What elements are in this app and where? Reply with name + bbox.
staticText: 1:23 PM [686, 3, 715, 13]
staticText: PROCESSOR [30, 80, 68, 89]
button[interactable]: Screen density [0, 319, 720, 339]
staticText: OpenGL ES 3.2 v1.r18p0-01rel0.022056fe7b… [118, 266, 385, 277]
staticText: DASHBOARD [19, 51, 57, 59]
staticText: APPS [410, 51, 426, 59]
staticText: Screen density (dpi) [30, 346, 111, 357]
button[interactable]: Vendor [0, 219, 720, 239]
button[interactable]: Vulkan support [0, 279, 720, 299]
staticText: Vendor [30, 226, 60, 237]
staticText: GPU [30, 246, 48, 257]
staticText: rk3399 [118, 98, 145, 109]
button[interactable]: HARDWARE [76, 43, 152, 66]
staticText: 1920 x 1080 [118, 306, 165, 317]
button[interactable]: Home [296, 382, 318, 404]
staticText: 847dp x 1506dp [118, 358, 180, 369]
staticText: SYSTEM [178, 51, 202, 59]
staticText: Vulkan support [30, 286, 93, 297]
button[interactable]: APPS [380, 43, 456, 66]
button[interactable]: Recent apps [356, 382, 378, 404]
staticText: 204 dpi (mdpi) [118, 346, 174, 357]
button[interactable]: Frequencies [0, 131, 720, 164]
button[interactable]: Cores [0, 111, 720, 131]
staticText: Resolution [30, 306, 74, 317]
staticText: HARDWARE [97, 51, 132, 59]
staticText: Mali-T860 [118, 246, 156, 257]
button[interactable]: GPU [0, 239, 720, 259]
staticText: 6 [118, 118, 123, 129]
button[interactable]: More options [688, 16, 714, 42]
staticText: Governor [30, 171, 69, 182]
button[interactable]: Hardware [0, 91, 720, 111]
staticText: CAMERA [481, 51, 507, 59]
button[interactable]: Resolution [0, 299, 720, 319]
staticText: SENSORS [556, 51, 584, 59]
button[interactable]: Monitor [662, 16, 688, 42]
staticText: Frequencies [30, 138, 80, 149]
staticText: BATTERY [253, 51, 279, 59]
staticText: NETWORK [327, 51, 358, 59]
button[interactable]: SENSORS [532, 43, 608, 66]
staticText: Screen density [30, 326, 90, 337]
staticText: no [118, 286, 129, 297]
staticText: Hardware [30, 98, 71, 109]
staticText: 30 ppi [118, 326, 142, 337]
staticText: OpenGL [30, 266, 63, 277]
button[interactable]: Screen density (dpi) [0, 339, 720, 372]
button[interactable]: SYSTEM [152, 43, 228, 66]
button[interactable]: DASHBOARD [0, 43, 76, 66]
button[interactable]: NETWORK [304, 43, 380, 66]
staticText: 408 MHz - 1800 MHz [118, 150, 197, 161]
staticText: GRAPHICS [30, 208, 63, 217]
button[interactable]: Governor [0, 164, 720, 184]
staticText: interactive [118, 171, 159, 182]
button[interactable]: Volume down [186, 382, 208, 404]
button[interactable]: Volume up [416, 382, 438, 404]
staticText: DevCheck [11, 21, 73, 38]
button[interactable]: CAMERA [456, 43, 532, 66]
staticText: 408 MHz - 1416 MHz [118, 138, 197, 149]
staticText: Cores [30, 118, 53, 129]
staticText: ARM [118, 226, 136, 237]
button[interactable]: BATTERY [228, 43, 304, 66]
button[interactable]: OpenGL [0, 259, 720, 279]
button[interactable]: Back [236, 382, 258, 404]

▶ _TASK PROMPT_
Check the listing above for lines containing the string "SYSTEM", and copy each one.

▶ _THE COMPLETED TASK_
staticText: SYSTEM [178, 51, 202, 59]
button[interactable]: SYSTEM [152, 43, 228, 66]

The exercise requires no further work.